Quelles sont vos habitudes d’écriture ?

Quand j’ai un contrat, avec une deadline, je bosse frénétiquement, sept jours sur sept, car je n’aime pas être en retard (ça entraîne tout un tas de problèmes dans la chaîne du livre). Au début, j’écrivais la nuit, mais depuis quelques années, je me suis rendu compte que je suis le plus efficace en journée. Se tenir à des horaires de bureaux n’est pas si mal. De 10 h, parce que je ne suis pas un lève-tôt, à 19 h, par exemple.

Si vous écrivez essentiellement autour de la musique, est-ce parce que vous avez été guitariste avant d’être auteur ?

Dans mon cas, la musique est à l’origine de tout. La guitare est une étape du parcours, l’écriture en est une autre. Mais si j’écris souvent sur la musique, c’est aussi dû à un concours de circonstances. Il se trouve que mon premier recueil de nouvelles, Some clichés, une enquête sur la disparition du rock’n’roll, a été remarqué par certains médias lors de sa sortie. À partir de là, j’ai été sollicité par des éditeurs. Et je dois dire que c’était très excitant d’écrire tous ces livres. J’en ai publiés jusqu’à trois par an. J’avais dans l’idée de me consacrer davantage à la fiction, mais la non-fiction me permettait de vivre de ma plume, et aussi d’apprendre mon métier. Je n’y ai donc pas, jusqu’ici (mais c’est en train de changer), consacré autant de temps que je l’aurais souhaité.

Vous faut-il un fond musical pour écrire ?

Surtout pas ! Je suis incapable de faire deux choses à la fois. Pour moi, la musique n’est pas un fond sonore. Je ne comprends pas comment certains peuvent écrire en musique. Pour moi la musique est un langage. Écrire en musique reviendrait à écrire en menant une conversation en parallèle ou avec une télévision allumée. Quoique certains se vantent de le faire. Mais pas forcément les bons… L’auteur de Bob Morane, par exemple, prétendait écrire ses romans la télé allumée. On a vu le résultat…

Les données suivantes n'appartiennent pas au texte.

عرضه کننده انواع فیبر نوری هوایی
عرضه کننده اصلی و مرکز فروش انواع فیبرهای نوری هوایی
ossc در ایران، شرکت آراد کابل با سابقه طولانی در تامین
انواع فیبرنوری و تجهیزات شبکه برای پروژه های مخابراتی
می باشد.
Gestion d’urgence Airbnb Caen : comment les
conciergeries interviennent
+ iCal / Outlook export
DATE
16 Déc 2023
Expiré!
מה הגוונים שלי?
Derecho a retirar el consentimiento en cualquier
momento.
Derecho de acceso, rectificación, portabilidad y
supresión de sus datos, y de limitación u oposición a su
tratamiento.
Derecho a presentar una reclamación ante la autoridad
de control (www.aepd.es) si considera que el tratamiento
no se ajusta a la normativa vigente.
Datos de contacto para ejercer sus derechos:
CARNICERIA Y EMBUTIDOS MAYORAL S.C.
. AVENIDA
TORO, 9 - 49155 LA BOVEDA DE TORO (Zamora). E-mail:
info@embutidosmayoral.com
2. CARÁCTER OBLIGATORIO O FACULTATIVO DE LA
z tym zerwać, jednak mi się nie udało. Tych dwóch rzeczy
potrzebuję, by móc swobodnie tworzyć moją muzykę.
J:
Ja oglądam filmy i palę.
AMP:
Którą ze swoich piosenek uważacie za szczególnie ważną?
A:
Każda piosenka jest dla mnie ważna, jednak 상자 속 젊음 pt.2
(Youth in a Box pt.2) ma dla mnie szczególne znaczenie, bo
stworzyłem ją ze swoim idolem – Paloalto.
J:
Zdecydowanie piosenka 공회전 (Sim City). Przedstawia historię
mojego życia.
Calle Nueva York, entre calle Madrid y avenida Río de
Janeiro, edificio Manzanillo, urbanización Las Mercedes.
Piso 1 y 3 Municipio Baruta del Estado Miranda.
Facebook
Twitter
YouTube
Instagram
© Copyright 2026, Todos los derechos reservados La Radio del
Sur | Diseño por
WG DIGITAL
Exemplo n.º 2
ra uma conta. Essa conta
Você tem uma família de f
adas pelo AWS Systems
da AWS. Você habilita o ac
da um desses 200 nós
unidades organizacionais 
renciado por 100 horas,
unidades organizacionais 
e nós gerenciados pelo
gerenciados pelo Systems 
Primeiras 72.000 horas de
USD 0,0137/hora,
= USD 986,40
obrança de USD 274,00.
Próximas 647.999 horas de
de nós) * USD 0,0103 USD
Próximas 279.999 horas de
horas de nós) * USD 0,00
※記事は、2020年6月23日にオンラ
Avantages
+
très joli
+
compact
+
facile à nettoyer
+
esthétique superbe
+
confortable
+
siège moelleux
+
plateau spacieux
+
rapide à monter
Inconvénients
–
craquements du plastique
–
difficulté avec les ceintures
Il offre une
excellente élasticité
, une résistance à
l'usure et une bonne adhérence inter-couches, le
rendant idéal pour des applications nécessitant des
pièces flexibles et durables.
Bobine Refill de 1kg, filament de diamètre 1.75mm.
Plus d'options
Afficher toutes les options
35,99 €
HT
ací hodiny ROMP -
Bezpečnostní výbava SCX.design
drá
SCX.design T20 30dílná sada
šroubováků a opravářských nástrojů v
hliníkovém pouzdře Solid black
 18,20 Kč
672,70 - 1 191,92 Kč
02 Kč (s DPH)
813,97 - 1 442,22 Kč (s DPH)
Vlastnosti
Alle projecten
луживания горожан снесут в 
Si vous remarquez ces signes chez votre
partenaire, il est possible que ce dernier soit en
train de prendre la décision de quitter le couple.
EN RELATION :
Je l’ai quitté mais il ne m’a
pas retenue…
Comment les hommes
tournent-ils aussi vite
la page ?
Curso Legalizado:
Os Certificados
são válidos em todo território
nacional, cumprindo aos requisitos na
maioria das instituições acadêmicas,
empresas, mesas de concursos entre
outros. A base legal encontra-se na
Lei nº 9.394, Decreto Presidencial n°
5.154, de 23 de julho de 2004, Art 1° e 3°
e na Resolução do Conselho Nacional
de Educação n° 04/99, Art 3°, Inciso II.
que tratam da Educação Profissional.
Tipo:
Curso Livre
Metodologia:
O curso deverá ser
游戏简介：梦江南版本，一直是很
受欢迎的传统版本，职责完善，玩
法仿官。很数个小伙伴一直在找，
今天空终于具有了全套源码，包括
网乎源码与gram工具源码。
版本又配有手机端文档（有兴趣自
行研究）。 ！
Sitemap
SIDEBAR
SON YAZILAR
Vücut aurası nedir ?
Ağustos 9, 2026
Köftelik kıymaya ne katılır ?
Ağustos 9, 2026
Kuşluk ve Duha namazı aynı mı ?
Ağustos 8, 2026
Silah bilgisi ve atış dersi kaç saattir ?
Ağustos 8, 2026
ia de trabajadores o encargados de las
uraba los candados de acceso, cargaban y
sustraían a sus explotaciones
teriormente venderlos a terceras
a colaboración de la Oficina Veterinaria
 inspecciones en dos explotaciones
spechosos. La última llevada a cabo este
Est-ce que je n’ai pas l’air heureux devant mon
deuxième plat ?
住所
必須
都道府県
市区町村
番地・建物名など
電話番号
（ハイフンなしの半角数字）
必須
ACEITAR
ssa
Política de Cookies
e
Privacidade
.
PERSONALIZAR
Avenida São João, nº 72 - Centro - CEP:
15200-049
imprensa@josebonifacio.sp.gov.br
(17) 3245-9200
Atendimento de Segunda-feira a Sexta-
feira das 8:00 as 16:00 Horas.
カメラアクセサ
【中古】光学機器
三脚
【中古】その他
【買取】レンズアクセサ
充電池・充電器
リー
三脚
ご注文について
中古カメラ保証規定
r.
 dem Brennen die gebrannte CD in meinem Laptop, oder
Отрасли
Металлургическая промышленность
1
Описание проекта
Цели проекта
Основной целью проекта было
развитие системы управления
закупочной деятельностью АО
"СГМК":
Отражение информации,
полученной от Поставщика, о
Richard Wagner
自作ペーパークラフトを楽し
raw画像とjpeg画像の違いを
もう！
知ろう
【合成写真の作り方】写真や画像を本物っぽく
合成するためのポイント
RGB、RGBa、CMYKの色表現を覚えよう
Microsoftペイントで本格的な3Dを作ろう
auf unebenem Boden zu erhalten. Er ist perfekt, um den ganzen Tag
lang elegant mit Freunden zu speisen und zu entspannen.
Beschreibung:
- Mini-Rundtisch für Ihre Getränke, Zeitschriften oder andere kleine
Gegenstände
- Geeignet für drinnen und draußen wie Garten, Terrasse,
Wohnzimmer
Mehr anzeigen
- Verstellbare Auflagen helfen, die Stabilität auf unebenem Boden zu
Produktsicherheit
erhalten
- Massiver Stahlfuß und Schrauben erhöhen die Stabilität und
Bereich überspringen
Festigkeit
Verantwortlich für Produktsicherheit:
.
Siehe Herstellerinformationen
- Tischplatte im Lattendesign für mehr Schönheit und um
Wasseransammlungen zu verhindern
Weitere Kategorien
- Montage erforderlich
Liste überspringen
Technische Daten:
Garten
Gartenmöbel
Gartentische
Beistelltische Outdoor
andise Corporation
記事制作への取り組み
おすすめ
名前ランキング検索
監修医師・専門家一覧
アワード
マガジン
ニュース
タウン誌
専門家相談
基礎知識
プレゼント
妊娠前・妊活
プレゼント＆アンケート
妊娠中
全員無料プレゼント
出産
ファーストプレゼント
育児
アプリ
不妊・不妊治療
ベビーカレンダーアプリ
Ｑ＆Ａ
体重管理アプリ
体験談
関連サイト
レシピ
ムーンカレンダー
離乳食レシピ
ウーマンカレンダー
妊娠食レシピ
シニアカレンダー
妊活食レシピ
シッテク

Le rock est-il encore vivant ?

Vaste sujet. Disons que, désormais, il existe aux côtés d’autres formes musicales plus ou moins figées, comme le tango ou le bebop. Ses codes n’évolueront plus. On trouve à la fois de nouveaux groupes qui s’inspirent d’une période et d’un sous-genre précis, la no wave new-yorkaise de 1978, par exemple, mais avec des compos originales, et des tribute bands qui vont jouer à la perfection le répertoire de Led Zeppelin, des Beatles ou de Pink Floyd, comme le ferait un orchestre classique avec une partition de Beethoven. Je pense que le rock mourra avec ses créateurs. Pour l’instant, Jerry Lee Lewis et Chuck Berry sont encore là, mais on ne peut pas dire qu’ils soient très vaillants. Les Stones et les Who donnent encore des concerts. Quelques légendes sont encore en activité, comme Neil Young. Quand ces gens-là disparaîtront, la page sera tournée. Pour paraphraser un vieux slogan publicitaire, c’est le problème de l’original et du Canada Dry. Je pourrais citer des dizaines d’artistes trentenaires qui sont très satisfaisants en concert, mais dès qu’un Dylan, Jagger ou Van Morrison apparaît sur scène, il y a de la magie dans l’air, quelque chose d’impalpable et d’unique. Je crois que ça tient au fait qu’ils ont inventé le truc. Ils ont écrit une page d’histoire. Quand tu vas les voir sur scène, tu éprouves la sensation de faire partie de cette page d’histoire. À l’inverse, lorsque tu vas écouter un groupe ou un artiste contemporain, tu as juste l’impression d’assister à un spectacle. L’histoire a déjà été écrite, et par d’autres.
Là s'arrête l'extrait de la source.